Pour être honnête, pendant quelques secondes j’ai pensé à partir en courant. J’ai vraiment été submergé par un « c’est pas possible » mais la T aidant j’ai réussi à ne pas craquer et à rester là pour affronter cette horreur. La jeune stagiaire m’a demandé si ça me gênait qu’elle soit là et si je préférai qu’elle sorte. Gêné, je lui ai dit que oui, je préférais qu’elle sorte. Très gentille, elle m’a dit en souriant qu’il n’y avait pas de problème et que c’est pour ça qu’elle demandait.

Puis, méprisant, le Dr D. m’a demandé de me dépêcher de me déshabiller en me disant que c’était « pas sérieux » et qu’il n’avait pas de temps à perdre. Il m’a ensuite posé des questions. A grommelé comme si j’étais un freak quand je lui ai dis que j’avais jamais vu de gynéco avant. Tout ça sans aucune considération pour mon sentiment actuel. Je vais pas parler de viol parce que ce serait déplacé et qu’on ne peut sans doute pas comparer. Mais, honnêtement, je n’ai jamais été autant humilié et blessé dans ma personne que pendant ces quelques minutes.

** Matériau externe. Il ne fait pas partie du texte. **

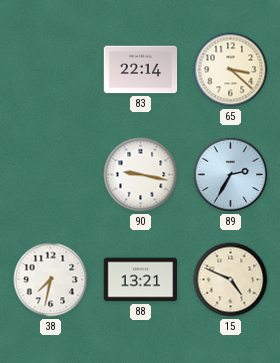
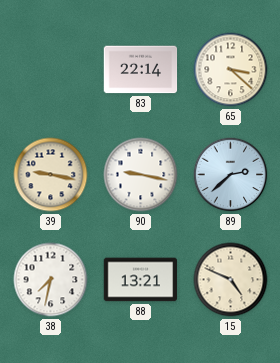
39: none -> 9:17
89: 2:35 -> 2:38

Il a voulu voir « ma poitrine » en passant, a soulevé mon t-shirt, a touché en appuyant fort sur ma cicatrice (ce qui m’a fait mal et m’a obligé à lui dire « doucement ! ») et m’a sorti un « vous auriez du vous faire opérer en France » cinglant. J’étais tellement choqué par la consultation à ce moment que je n’ai pas pu sortir quoi que ce soit. Mais malgré le choc j’ai tout de même pensé que c’était un sacré connard méprisant et inhumain !

Et puis il a fait sa consultation. Je vais même pas en parler parce que ça me dégoûte. Ca a été vraiment traumatisant et j’ai cru que je j’allais pas survivre à ce truc. Désolé mais je peux juste pas raconter, ni ses commentaires, ni son mépris, ni son manque d’humanisme…

Puis il m’a demandé de me rhabiller et à continué à me poser des questions, insistant sur l’aspect mutilation. Exigeant aussi des certificats de mon psy et de l’endoc pour pouvoir bloquer la moindre date (tout en continuant à mettre en doute ma parole et à insinuer qu’il faudrait probablement un papier d’un tribunal pour attester du truc, etc).

J’étais vraiment limite à ce moment, et je sentais que la stagiaire avait compris que j’étais vraiment au bord. Il a continué à me poser des questions, auxquelles j’ai répondu comme un robot, m’efforçant de ne pas lui montrer ce que je ressentais.

À ce propos, vive la T qui contient les larmes (même si la souffrance sourde est probablement plus dure), et malgré tout j’ai vraiment failli craquer…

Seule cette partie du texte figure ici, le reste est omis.